Some hooks may fail to run under rules_js, and you don't care to run them.
You can use the `lifecycle_hooks_exclude` attribute of `npm_translate_lock` to turn them off for a package,
which is equivalent to setting the `lifecycle_hooks` to an empty list for that package.
You can set environment variables for hook build actions using the `lifecycle_hooks_envs` attribute of `npm_translate_lock`.
In case there are multiple matches, some attributes are additive.
(More specific matches are appended to previous matches.)
Other attributes have specificity: the most specific match wins and the others are ignored.
| attribute | behavior |
| -------------------------------------- | ----------- |
| lifecycle_hooks | specificity |
| lifecycle_hooks_envs | additive |
| lifecycle_hooks_execution_requirements | specificity |
Here's a complete example of managing lifecycles:
```starlark
npm_translate_lock(
...
lifecycle_hooks = {
# These three values are the default if lifecycle_hooks was absent
# do not sort
"*": [
"preinstall",
"install",
"postinstall",
],
# This package comes from a git url so prepare has to run to compile some things
"@kubernetes/client-node": ["prepare"],
# Disable install and preinstall for this package, maybe they are broken
"fum@0.0.1": ["postinstall"],
},
lifecycle_hooks_envs: {
# Set some values for all hook actions
"*": [
"GLOBAL_KEY1=value1",
"GLOBAL_KEY2=value2",
],
# ... but override for this package
"@foo/bar": [
"GLOBAL_KEY2=",
"PREBULT_BINARY=http://downloadurl",
],
},
lifecycle_hooks_execution_requirements = {
# This is the default if lifecycle_hooks_execution_requirements was absent
"*": ["no-sandbox"],
# Omit no-sandbox for this package, maybe it relies on sandboxing to succeed
"@foo/bar": [],
# This one is broken in remote execution for whatever reason
"fum@0.0.1": ["no-sandbox", "no-remote-exec"],
}
)
```
In this example:
- Only the `prepare` lifecycle hook will be run for the `@kubernetes/client-node` npm package,
only the `postinstall` will be run for `fum` at version 0.0.1,
and the default hooks are run for remaining packages.
- `@foo/bar` lifecycle hooks will run with Bazel's sandbox enabled, with an effective environment:
- `GLOBAL_KEY1=value1`
- `GLOBAL_KEY2=`
- `PREBULT_BINARY=http://downloadurl`
- `fum` at version 0.0.1 has remote execution disabled.

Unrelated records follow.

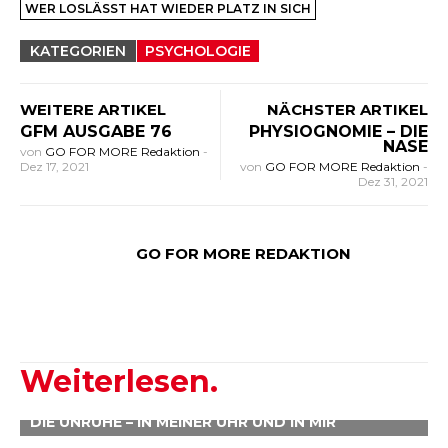
WER LOSLÄSST HAT WIEDER PLATZ IN SICH
KATEGORIEN
PSYCHOLOGIE
WEITERE ARTIKEL
NÄCHSTER ARTIKEL
GFM AUSGABE 76
PHYSIOGNOMIE – DIE
NASE
von
GO FOR MORE Redaktion
-
Dez 17, 2021
von
GO FOR MORE Redaktion
-
Dez 31, 2021
GO FOR MORE REDAKTION
Weiterlesen.
DIE UNRUHE – IN MEINER UHR UND IN MIR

Like other packages aside from `@foo/bar`
the action sandbox is disabled for performance.
## Checked-in repositories.bzl
This usage is experimental and difficult to get right! Read on with caution.
You can check in the `repositories.bzl` file to version control, and load that instead.
This makes it easier to ship a ruleset that has its own npm dependencies, as users don't
have to install those dependencies. It also avoids eager-evaluation of `npm_translate_lock`
for builds that don't need it.
This is similar to the [`update-repos`](https://github.com/bazelbuild/bazel-gazelle#update-repos)
approach from bazel-gazelle.
The tradeoffs are similar to
[this rules_python thread](https://github.com/bazelbuild/rules_python/issues/608).
In a BUILD file, use a rule like
[write_source_files](https://github.com/aspect-build/bazel-lib/blob/main/docs/write_source_files.md)
to copy the generated file to the repo and test that it stays updated:
```starlark
write_source_files(
name = "update_repos",
files = {
"repositories.bzl": "@npm//:repositories.bzl",
},
)
```
Then in `WORKSPACE`, load from that checked-in copy or instruct your users to do so.